Do you know what Fish Jones paid for the animals he got from the park board’s Minnehaha Park zoo in 1907? He had to provide free admission to his zoo one day a week—usually Saturday.
David C. Smith
I grew up by the Longfellow Lakelet and am a fan of Fish Jones. Recently i did a drawing of Mr Jones standing with an ostrich in his ‘yard’ …it was from a photo that Karen Cooper shared with me, i think it was from one of the Longfellow Gardens Guidebooks {published and edited by Mr Jones}. in fact i am creating a coloring book of Longfellow Zoological Gardens and Fish Jones. Maybe i need a writer to help tighten it up. Maybe we should discuss Mr Jones some more. If you are not too busy. Also, I am under the impression that the contiguous landscape aesthetic of the parks at large is due in part to Mr H.W. Jones, Architect and Park Commissioner at just the time Mr Fish Jones moves south to the Falls. It seems that the Arena at LZG is of the same design as the shelter in Beard’s Plaisence, and the bridges and benches of “irregular wood” are the same above and below the falls, at LGZ, and along the creek, as well as at other parks at the time. Maybe it was H Cleveland’s doing,{ but I feel it was HWJ,} I don’t know, but maybe you have seen other references to H.W.Jones, tho that would surprise me as you haven’t mentioned him at all. Maybe Fish Jones did his own landscape design, but i would bet he delegated the task to a worthy colleague, and with the way he acquired the Longfellow Lakelet, out from under the City’s nose, from the Franklin Steele heirs, I would think that H. Cleveland wouldn’t have been amenable to the collaboration required to design Mr Jones’ Folly. I could be mistaken, and would love to learn more. I am volunteering at the Princess Depot as the Victorian Historian on Sundays 1:30- 5 ish, this summer {2013} ~ I’ll be the one with the fluttering fan.

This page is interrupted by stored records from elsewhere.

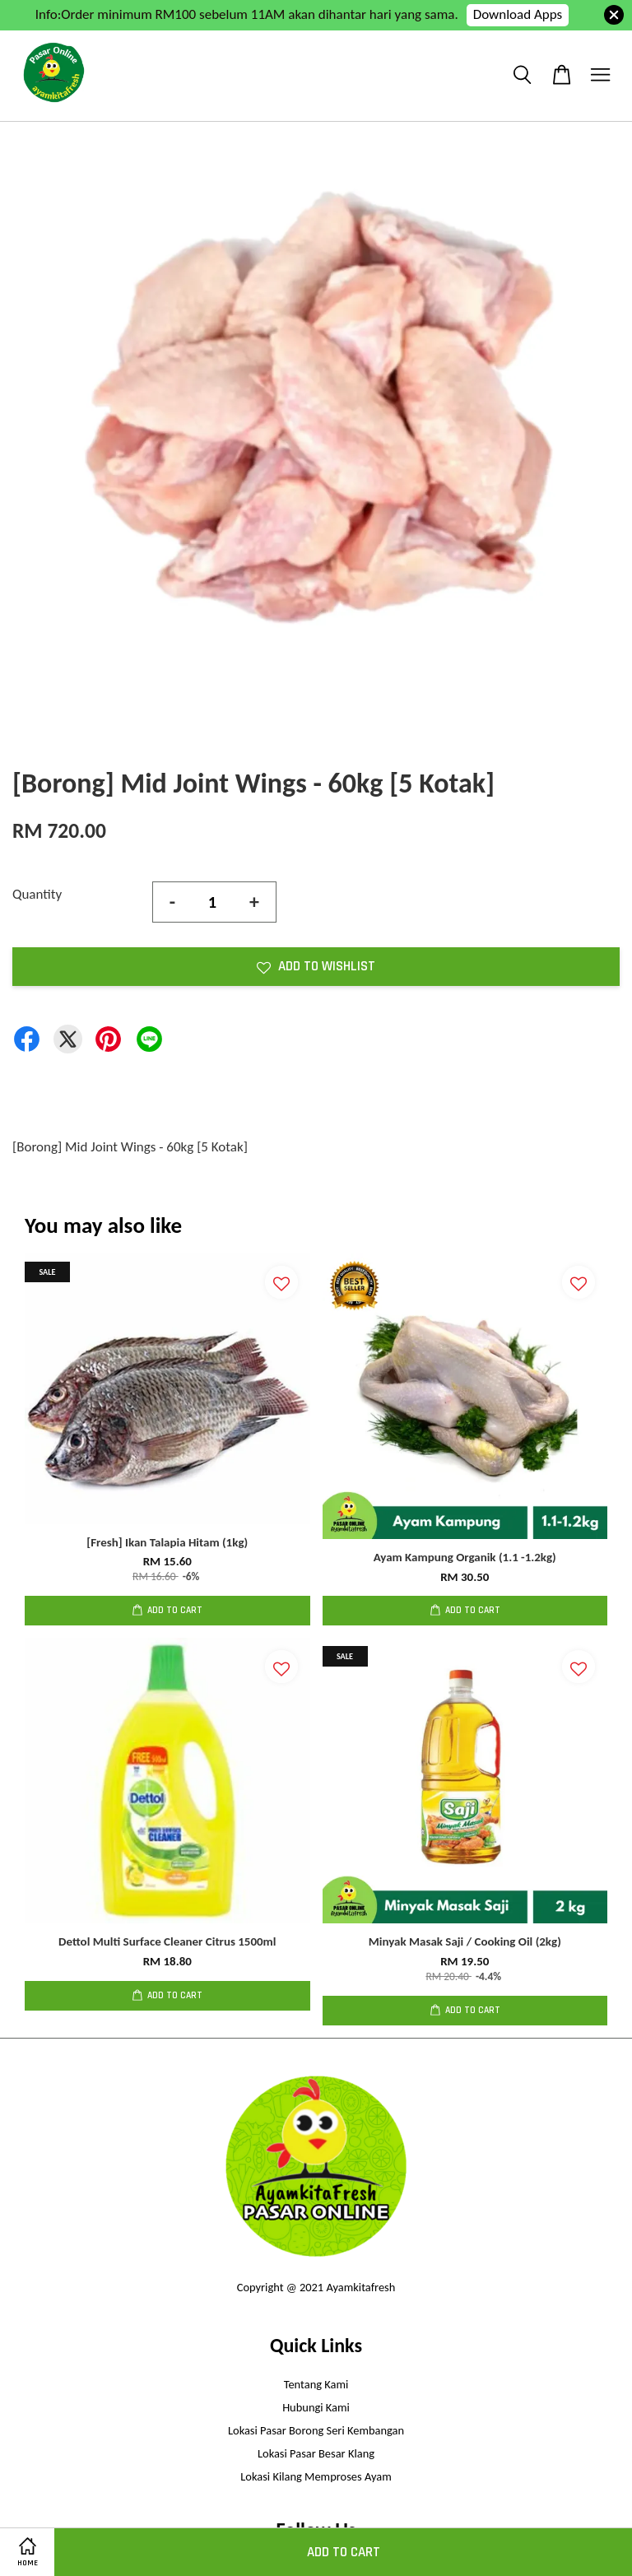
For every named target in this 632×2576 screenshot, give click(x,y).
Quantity (37, 894)
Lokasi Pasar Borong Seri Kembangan (316, 2430)
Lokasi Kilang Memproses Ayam (315, 2476)
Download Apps (518, 14)
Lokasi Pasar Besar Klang (316, 2453)
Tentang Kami (316, 2384)
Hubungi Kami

Thanks for your comment, Suzy. I am quite familiar with Harry Wild Jones, but have not written about him. He designed several builidngs in Minneapolis parks while a park commissioner from 1893-1905. I don’t know if he was involved in the design of Fish Jones’ property. It is certainly possible, although he was no longer a park commissioner when Fish Jones opened his zoo. H. W. S. Cleveland could not have been involved with Jones’ property. Cleveland moved away from Minneapolis in 1896 and, to my knowledge, never returned before his death in 1900, long before the Longfellow Zoo was created. I plan to write soon about Harry Jones’ design for the refectory at Minnehaha Park, as well as his participation as the representative of the Minneapolis Board of Park Commissioners in the first meeting of what became the American Park and Outdoor Art Association in Louisville in 1897. Harry Jones was also one of the leading proponents of bicycle paths at the park board in the 1890s.